Wisconsin Republicans have introduced two bills that would require libraries in the state to inform parents any time their children check out books or materials, a proposal that critics say would be overly burdensome and detrimental to children’s rights and safety.
“This bill puts the parent and/or guardian in the driver seat to have conversations with their children about any materials or themes that they find their child is not ready to be exposed to,” Quinn said during a hearing in the Senate Committee on Mental Health, Substance Abuse Prevention, Children & Families at the state capitol on Tuesday.
But other committee members expressed concern that the bills could lead to restrictions or bans on library materials, citing efforts by conservative parents in several Wisconsin school districts to ban books, particularly those with LGBTQ or racial themes.
The bills are unlikely to pass, as Gov. Tony Evers (D), a former educator, would likely veto them.

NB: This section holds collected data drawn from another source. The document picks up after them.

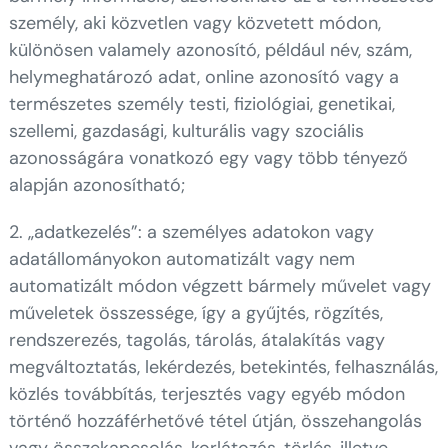
személy, aki közvetlen vagy közvetett módon,
különösen valamely azonosító, például név, szám,
helymeghatározó adat, online azonosító vagy a
természetes személy testi, fiziológiai, genetikai,
szellemi, gazdasági, kulturális vagy szociális
azonosságára vonatkozó egy vagy több tényező
alapján azonosítható;
2. „adatkezelés”: a személyes adatokon vagy
adatállományokon automatizált vagy nem
automatizált módon végzett bármely művelet vagy
műveletek összessége, így a gyűjtés, rögzítés,
rendszerezés, tagolás, tárolás, átalakítás vagy
megváltoztatás, lekérdezés, betekintés, felhasználás,
közlés továbbítás, terjesztés vagy egyéb módon
történő hozzáférhetővé tétel útján, összehangolás
vagy összekapcsolás, korlátozás, törlés, illetve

The bills would require libraries across the state to inform parents when their children check out books or other materials within 24 hours, and would also require libraries to disclose the titles of those materials. Librarians testifying on Tuesday noted that such a requirement would be incredibly burdensome.
“As there is a [librarian] staffing crisis, and not all schools have a certified full-time librarian, I am concerned that this will require a large amount of administrative time when there is not enough staff right now,” said Emily Dittmar, legislative chair of the Wisconsin Educational Media and Technology Association.

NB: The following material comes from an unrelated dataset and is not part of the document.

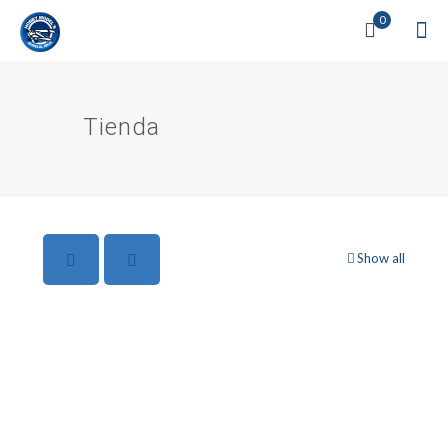
0
Tienda
Show all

The proposed bills are also redundant, as state law already allows parents to request from libraries what materials their children have checked out if they are under the age of 16.

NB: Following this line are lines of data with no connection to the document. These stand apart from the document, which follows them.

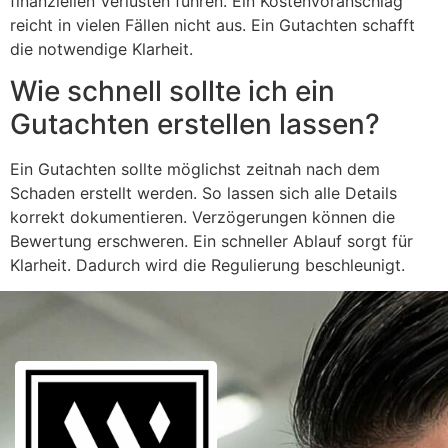
finanziellen Verlusten führen. Ein Kostenvoranschlag
reicht in vielen Fällen nicht aus. Ein Gutachten schafft
die notwendige Klarheit.
Wie schnell sollte ich ein
Gutachten erstellen lassen?
Ein Gutachten sollte möglichst zeitnah nach dem
Schaden erstellt werden. So lassen sich alle Details
korrekt dokumentieren. Verzögerungen können die
Bewertung erschweren. Ein schneller Ablauf sorgt für
Klarheit. Dadurch wird die Regulierung beschleunigt.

Critics also expressed worry that the proposals will stifle children’s ability to seek information that restrictive parents may want to withhold from them, including answers to questions about their own identities.
“For so many children that are trying to just seek knowledge, the library has always been a safe place, and now we’re making that an unsafe place because we want to know exactly what it is that they’re reading and exactly what it is that they’re doing,” said Democratic state Sen. LaTonya Johnson.
“Kids should have the freedom to explore all the perspectives and stories that a library has to offer,” Senate Democratic Leader Melissa Agard said on social media. “@SenateDemsWI do not support the efforts of the GOP to stifle learning and limit access to information.”
Madison Public Library Digital Services and Marketing Manager Tana Elias said that parents should take proactive steps in monitoring children’s behaviors if they deem it necessary, rather than relying on librarians.
“I think it’s putting the responsibility that should live with the family on to the schools and the public libraries,” Elias told an NBC affiliate television station in Madison.
Others noted that the bills would put more pressure on libraries to acquiesce to conservative parents’ demands for censorship. In conjunction with demands from far right parents to remove certain titles from shelves — as well as state Republicans pushing for a so-called “Parents Bill of Rights” — the new proposals amount to an “intimidation on librarians and educators, all under the guise of parental rights,” said Kasey Meehan, the Freedom to Read Program Director at PEN America.
Lawmakers should direct their energy elsewhere, said Lucy Ripp, communications director for A Better Wisconsin Together.
“Instead of spending time and resources on real issues facing Wisconsin families and students, like making child care more affordable or ensuring Wisconsin schools are fully funded, state Republicans are continuing their efforts to meddle in personal and educational decisions they have no business in — this time with a bill that unjustly scrutinizes school libraries, imposes unwarranted burdens on local librarians, and impedes upon Wisconsin students’ freedom to read,” Ripp said.